Thursday, February 14, 2008
Puts, Calls and Mortgages
"As the housing slump drags on, some builders have a deal for potential buyers: Sign a contract, and if the cost of comparable homes drops before closing, you get the lower price. ... As the residential market continues to deteriorate, more buyers are having trouble securing mortgages and selling existing homes. ... The resulting barrage of chilling headlines has left builders fighting to reassure customers that now is, in fact, a safe time to buy", WSJ, 6 February 2008.

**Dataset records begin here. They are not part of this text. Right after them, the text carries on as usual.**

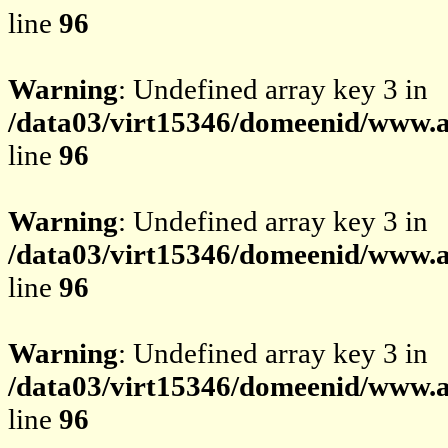
line
96
Warning
: Undefined array key 3 in
/data03/virt15346/domeenid/www.av
line
96
Warning
: Undefined array key 3 in
/data03/virt15346/domeenid/www.av
line
96
Warning
: Undefined array key 3 in
/data03/virt15346/domeenid/www.av
line
96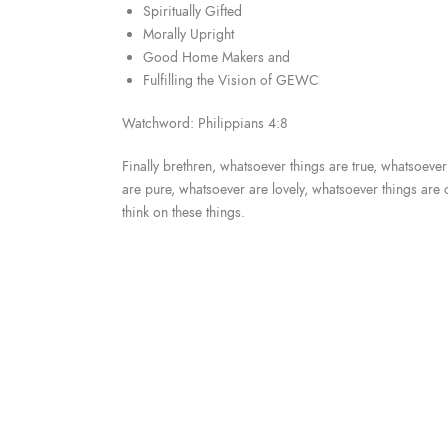
Spiritually Gifted
Morally Upright
Good Home Makers and
Fulfilling the Vision of GEWC
Watchword: Philippians 4:8
Finally brethren, whatsoever things are true, whatsoeve
are pure, whatsoever are lovely, whatsoever things are o
think on these things.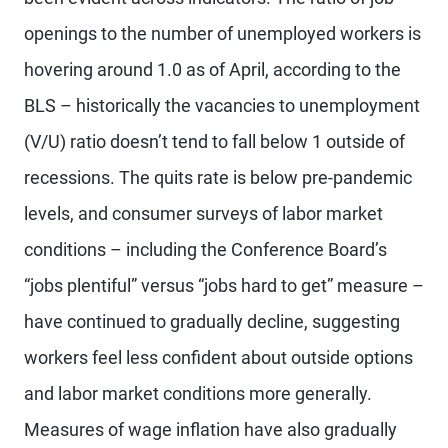
openings to the number of unemployed workers is
hovering around 1.0 as of April, according to the
BLS – historically the vacancies to unemployment
(V/U) ratio doesn’t tend to fall below 1 outside of
recessions. The quits rate is below pre-pandemic
levels, and consumer surveys of labor market
conditions – including the Conference Board’s
“jobs plentiful” versus “jobs hard to get” measure –
have continued to gradually decline, suggesting
workers feel less confident about outside options
and labor market conditions more generally.
Measures of wage inflation have also gradually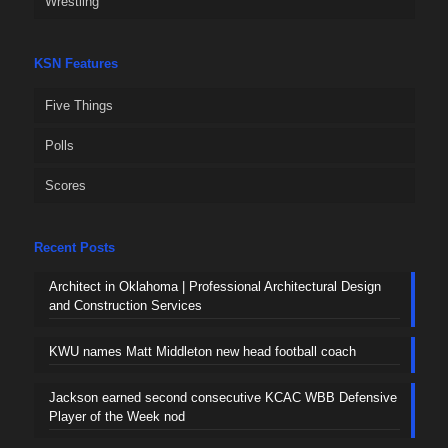
Wrestling
KSN Features
Five Things
Polls
Scores
Recent Posts
Architect in Oklahoma | Professional Architectural Design
and Construction Services
KWU names Matt Middleton new head football coach
Jackson earned second consecutive KCAC WBB Defensive
Player of the Week nod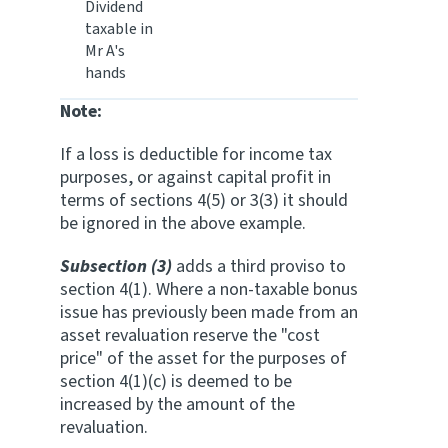
Dividend
taxable in
Mr A's
hands
Note:
If a loss is deductible for income tax
purposes, or against capital profit in
terms of sections 4(5) or 3(3) it should
be ignored in the above example.
Subsection (3)
adds a third proviso to
section 4(1). Where a non-taxable bonus
issue has previously been made from an
asset revaluation reserve the "cost
price" of the asset for the purposes of
section 4(1)(c) is deemed to be
increased by the amount of the
revaluation.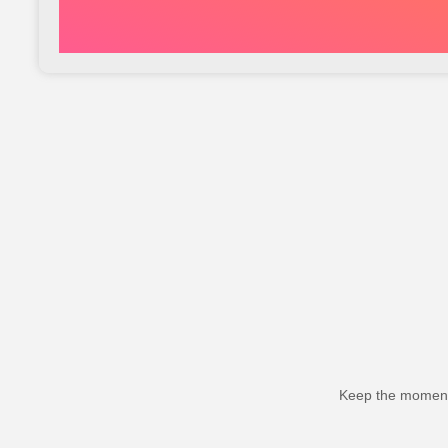
Keep the momentu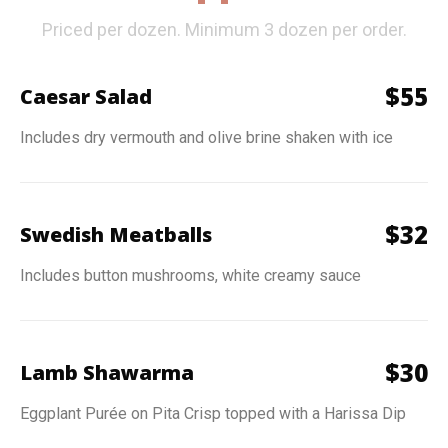
Priced per dozen. Minimum 3 dozen per order.
$
55
Caesar Salad
Includes dry vermouth and olive brine shaken with ice
$
32
Swedish Meatballs
Includes button mushrooms, white creamy sauce
$
30
Lamb Shawarma
Eggplant Purée on Pita Crisp topped with a Harissa Dip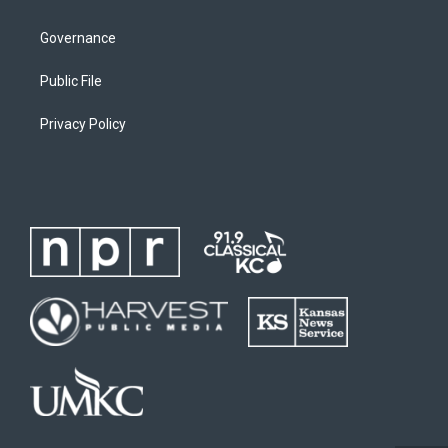
Governance
Public File
Privacy Policy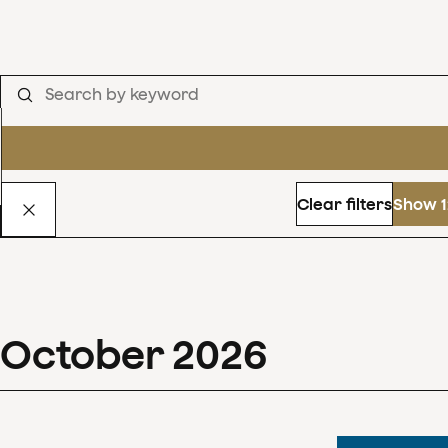
Clear filters
Show 1
October
2026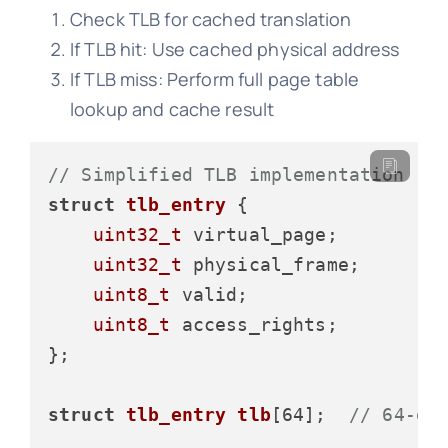
Check TLB for cached translation
If TLB hit: Use cached physical address
If TLB miss: Perform full page table
lookup and cache result
// Simplified TLB implementation
struct
tlb_entry
 {
uint32_t
 virtual_page;

uint32_t
 physical_frame;

uint8_t
 valid;

uint8_t
 access_rights;

};

struct
tlb_entry
tlb
[64];
// 64-en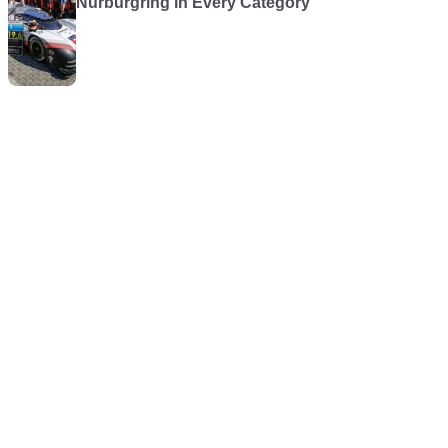
Nürburgring in Every Category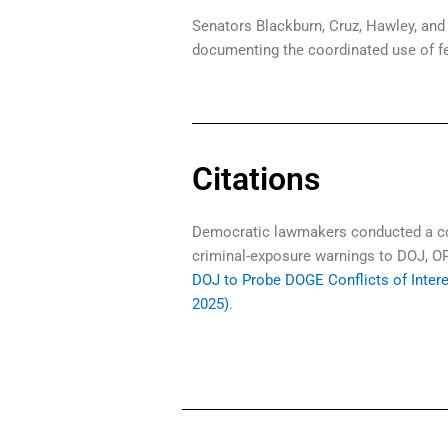
Senators Blackburn, Cruz, Hawley, and 
documenting the coordinated use of fe
Citations
Democratic lawmakers conducted a coo
criminal-exposure warnings to DOJ, OP
DOJ to Probe DOGE Conflicts of Inter
2025)
.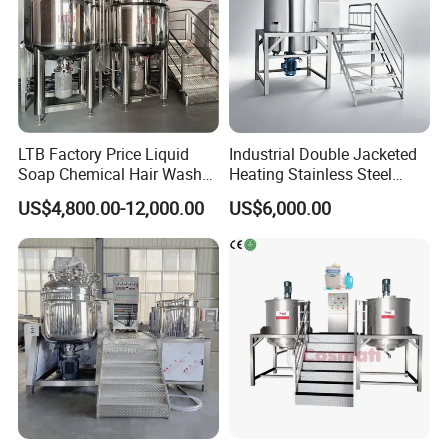
LTB Factory Price Liquid
Industrial Double Jacketed
Soap Chemical Hair Wash
Heating Stainless Steel
Laundry Stainless Steel Gel
Mixing Tank Hand Wash
US$4,800.00-12,000.00
US$6,000.00
Lotion Detergent Agitator
Detergent Making Liquid
Mixer Conditioner Oil
Soap Maker Cosmetic
Making Reactor Shampoo
Agitator Homogenizer
Mixing Tank
Mixing Vessel Machine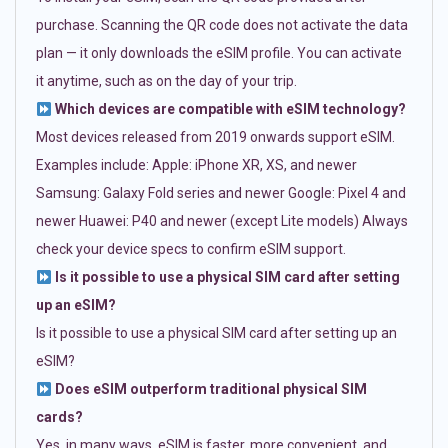
purchase. Scanning the QR code does not activate the data
plan — it only downloads the eSIM profile. You can activate
it anytime, such as on the day of your trip.
Which devices are compatible with eSIM technology?
Most devices released from 2019 onwards support eSIM.
Examples include: Apple: iPhone XR, XS, and newer
Samsung: Galaxy Fold series and newer Google: Pixel 4 and
newer Huawei: P40 and newer (except Lite models) Always
check your device specs to confirm eSIM support.
Is it possible to use a physical SIM card after setting
up an eSIM?
Is it possible to use a physical SIM card after setting up an
eSIM?
Does eSIM outperform traditional physical SIM
cards?
Yes, in many ways. eSIM is faster, more convenient, and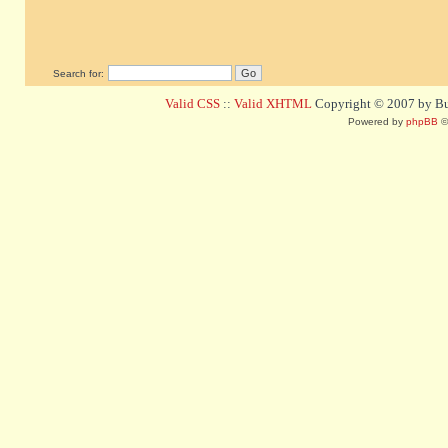
Search for:
Valid CSS
::
Valid XHTML
Copyright © 2007 by Bug
Powered by
phpBB
©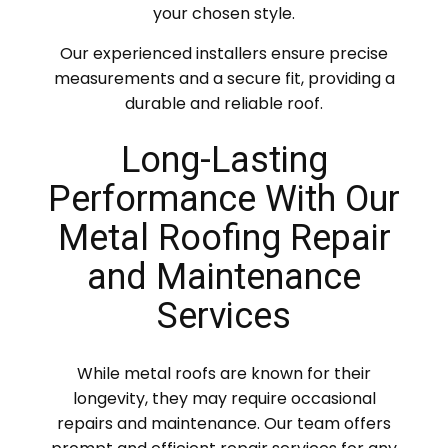
your chosen style.
Our experienced installers ensure precise
measurements and a secure fit, providing a
durable and reliable roof.
Long-Lasting
Performance With Our
Metal Roofing Repair
and Maintenance
Services
While metal roofs are known for their
longevity, they may require occasional
repairs and maintenance. Our team offers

''The apparent willingness of borrowers to "walk away" from mortgage debt,' the [Fitch] analysts noted, 'has contributed to extraordinary high levels of early default' on loans issued during the 18 months before the mortgage bubble burst. It expects losses to reach 21% for subprime mortgages issued in 2006 and 26% for those issued in early 2007. ... Such behaviour, where not precipitated by wilful fraud, shows that American homebuyers aren't so dumb.. They're perfectly capable of acting rationally without political interference. ... A decade ago, most people started off with enough equity in their homes to make foreclosure irrational from a financial standpoint. Consider: If you made a 20% down payment on a house, prices would have to fall by 20%, almost immediately, before you lost all your money and had much incentive to walk away. ... But over the past few years--until last spring--banks and the mortgage-backed securities investors who bought the loans the banks packaged weren't demanding substantial downpayments; they were happy with 5% or even nothing down. They also didn't worry about whether or not borrowers were building up equity. 'Interest-only' loans, quick mortgage refinancings to cash out equity, and other inventions often led to just the opposite. ... Essentially, mortgage-bond investors, seeemingly unwittingly, sold homebuyers a put option, without properly pricing it, and now homeowners are exercising that option. ... It's beginning to dawn on lenders and their agents ... that they could be stuck with hundreds of thousands of houses at a minimum", my emphasis, Nicole Gelinas (NG) at the WSJ, 8 February 2008.
What the builders need is "put option" mortgages to help unload their inventory, like those NG describes.
Bravo, NG! As soon as I saw nothing down loans, I concluded the underlying real estate was not sold, but had 30-day renewable call options issued on it. By combining ownership with puts you can create synthetic calls. See my 10 December post as to MLEC's real reason. That the rating agencies couldn't see this is amazing. What do their analysts analyze?